Carbamoylation of glomerular and tubular proteins in patients with kidney failure: a potential mechanism of ongoing renal damage.

BACKGROUND: Cyanate formed spontaneously from urea carbamoylates non-protonated amino groups of protein, irreversibly altering function, charge and structure. Carbamoylated proteins in renal tissue have not been examined hitherto.
OBJECTIVES: To identify homocitrulline (epsilon-amino-carbamoyl-lysine), a result of in vivo carbamoylation by urea-derived cyanate, from patients with renal disease or in newly transplanted kidneys by immunohistochemistry. To evaluate enzymatic activity of carbamoylated and non-carbamoylated matrix metalloproteinase-2 and correlate this with renal tissue carbamoylated in vivo.
DESIGN: Anti-homocitrulline antibody is specific for homocitrulline and was used to identify carbamoylation of epsilon-amino-lysine in renal biopsies from patients with elevated BUN, with isolated proteinuria, and as controls, from normal donors at time of transplantation. Enzymatic activity of matrix metalloproteinase-2 carbamoylated in vitro was evaluated.
RESULTS: Homocitrulline was present in glomerular basement membrane (8/10), mesangium (8/10), tubular epithelium and cytoplasm (7/10) and Bowman's capsule (1/10) in patients with elevated BUN. The discordant patterns of glomerular and tubular localization of homocitrulline versus immune complexes indicated that the carbamoylated proteins were not a component of immune deposits but were modified proteins in renal tissue. No homocitrulline was found in transplanted kidneys (14/15) or in proteinuric patients (2/2). Enzymatic activity of both human and rat matrix metalloproteinase-2 was strongly inhibited in a dose-dependent fashion when incubated with cyanate.

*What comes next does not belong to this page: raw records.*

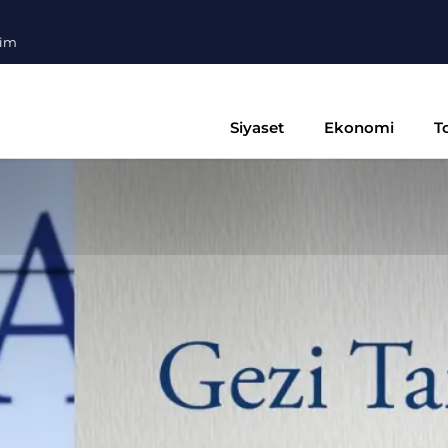
şim
Siyaset
Ekonomi
T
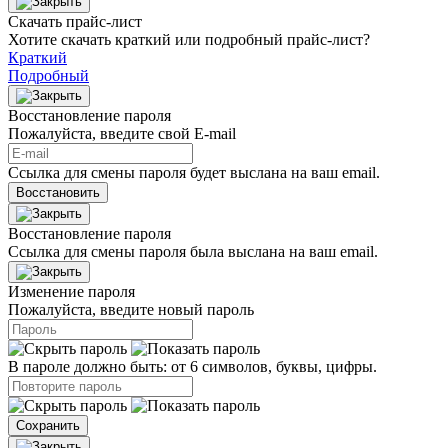
Скачать прайс-лист
Хотите скачать краткий или подробный прайс-лист?
Краткий
Подробный
Восстановление пароля
Пожалуйста, введите свой E‑mail
Ссылка для смены пароля будет выслана на ваш email.
Восстановить
Восстановление пароля
Ссылка для смены пароля была выслана на ваш email.
Изменение пароля
Пожалуйста, введите новый пароль
В пароле должно быть: от 6 символов, буквы, цифры.
Сохранить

CONCLUSIONS: In situ carbamoylation in proteins occurred in kidneys of patients with renal dysfunction but not in normal newly transplanted kidneys. Decreased enzymatic activity of carbamoylated enzymes may alter specific renal regulatory mechanisms. Carbamoylated proteins with altered function and charge may represent a previously underestimated mechanism in renal pathophysiology.